Segment Open
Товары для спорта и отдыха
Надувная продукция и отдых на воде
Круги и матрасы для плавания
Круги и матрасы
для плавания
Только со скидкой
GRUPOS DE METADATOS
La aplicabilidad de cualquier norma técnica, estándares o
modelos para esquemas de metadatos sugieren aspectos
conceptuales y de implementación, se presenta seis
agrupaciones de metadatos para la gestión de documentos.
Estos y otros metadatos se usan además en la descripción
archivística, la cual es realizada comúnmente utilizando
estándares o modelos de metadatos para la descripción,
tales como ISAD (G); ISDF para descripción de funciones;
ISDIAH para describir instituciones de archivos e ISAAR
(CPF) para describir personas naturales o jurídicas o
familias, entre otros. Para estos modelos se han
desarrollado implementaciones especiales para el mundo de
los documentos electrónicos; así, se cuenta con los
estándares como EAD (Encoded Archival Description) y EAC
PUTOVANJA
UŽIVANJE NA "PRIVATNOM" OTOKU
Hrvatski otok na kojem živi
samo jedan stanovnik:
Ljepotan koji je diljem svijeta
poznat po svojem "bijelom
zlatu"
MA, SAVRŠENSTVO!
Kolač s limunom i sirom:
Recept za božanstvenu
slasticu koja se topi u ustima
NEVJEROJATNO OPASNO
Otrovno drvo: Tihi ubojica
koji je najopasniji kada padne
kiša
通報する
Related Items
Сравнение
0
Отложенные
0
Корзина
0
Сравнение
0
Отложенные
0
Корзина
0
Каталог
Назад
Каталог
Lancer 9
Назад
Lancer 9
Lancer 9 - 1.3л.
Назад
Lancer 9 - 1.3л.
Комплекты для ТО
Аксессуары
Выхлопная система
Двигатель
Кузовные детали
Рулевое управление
Segment Closed
Segment Open
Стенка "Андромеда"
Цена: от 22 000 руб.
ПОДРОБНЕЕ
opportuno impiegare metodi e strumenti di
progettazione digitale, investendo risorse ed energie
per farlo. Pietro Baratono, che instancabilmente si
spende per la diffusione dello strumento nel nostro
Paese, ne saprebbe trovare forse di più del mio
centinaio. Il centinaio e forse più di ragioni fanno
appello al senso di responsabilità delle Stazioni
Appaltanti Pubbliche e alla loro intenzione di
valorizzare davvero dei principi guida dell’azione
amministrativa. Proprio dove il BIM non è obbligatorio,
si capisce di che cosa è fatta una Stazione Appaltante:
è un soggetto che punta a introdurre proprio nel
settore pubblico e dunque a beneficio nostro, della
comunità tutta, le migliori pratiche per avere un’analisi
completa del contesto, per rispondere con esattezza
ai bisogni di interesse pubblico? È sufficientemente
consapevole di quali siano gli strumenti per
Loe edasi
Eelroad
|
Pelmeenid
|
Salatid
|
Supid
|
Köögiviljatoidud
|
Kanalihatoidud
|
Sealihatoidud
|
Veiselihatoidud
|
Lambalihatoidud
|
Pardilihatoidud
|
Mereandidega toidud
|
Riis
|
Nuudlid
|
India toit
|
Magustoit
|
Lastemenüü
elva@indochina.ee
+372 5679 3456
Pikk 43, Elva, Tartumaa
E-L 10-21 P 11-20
Segment Closed
In the entries above, the lines from the one bearing "Товары для спорта и отдыха" up to and including the one bearing "Рулевое управление" should be transcribed exactly; no other line is wanted.

**OUTPUT OF THE EXERCISE**
Товары для спорта и отдыха
Надувная продукция и отдых на воде
Круги и матрасы для плавания
Круги и матрасы
для плавания
Только со скидкой
GRUPOS DE METADATOS
La aplicabilidad de cualquier norma técnica, estándares o
modelos para esquemas de metadatos sugieren aspectos
conceptuales y de implementación, se presenta seis
agrupaciones de metadatos para la gestión de documentos.
Estos y otros metadatos se usan además en la descripción
archivística, la cual es realizada comúnmente utilizando
estándares o modelos de metadatos para la descripción,
tales como ISAD (G); ISDF para descripción de funciones;
ISDIAH para describir instituciones de archivos e ISAAR
(CPF) para describir personas naturales o jurídicas o
familias, entre otros. Para estos modelos se han
desarrollado implementaciones especiales para el mundo de
los documentos electrónicos; así, se cuenta con los
estándares como EAD (Encoded Archival Description) y EAC
PUTOVANJA
UŽIVANJE NA "PRIVATNOM" OTOKU
Hrvatski otok na kojem živi
samo jedan stanovnik:
Ljepotan koji je diljem svijeta
poznat po svojem "bijelom
zlatu"
MA, SAVRŠENSTVO!
Kolač s limunom i sirom:
Recept za božanstvenu
slasticu koja se topi u ustima
NEVJEROJATNO OPASNO
Otrovno drvo: Tihi ubojica
koji je najopasniji kada padne
kiša
通報する
Related Items
Сравнение
0
Отложенные
0
Корзина
0
Сравнение
0
Отложенные
0
Корзина
0
Каталог
Назад
Каталог
Lancer 9
Назад
Lancer 9
Lancer 9 - 1.3л.
Назад
Lancer 9 - 1.3л.
Комплекты для ТО
Аксессуары
Выхлопная система
Двигатель
Кузовные детали
Рулевое управление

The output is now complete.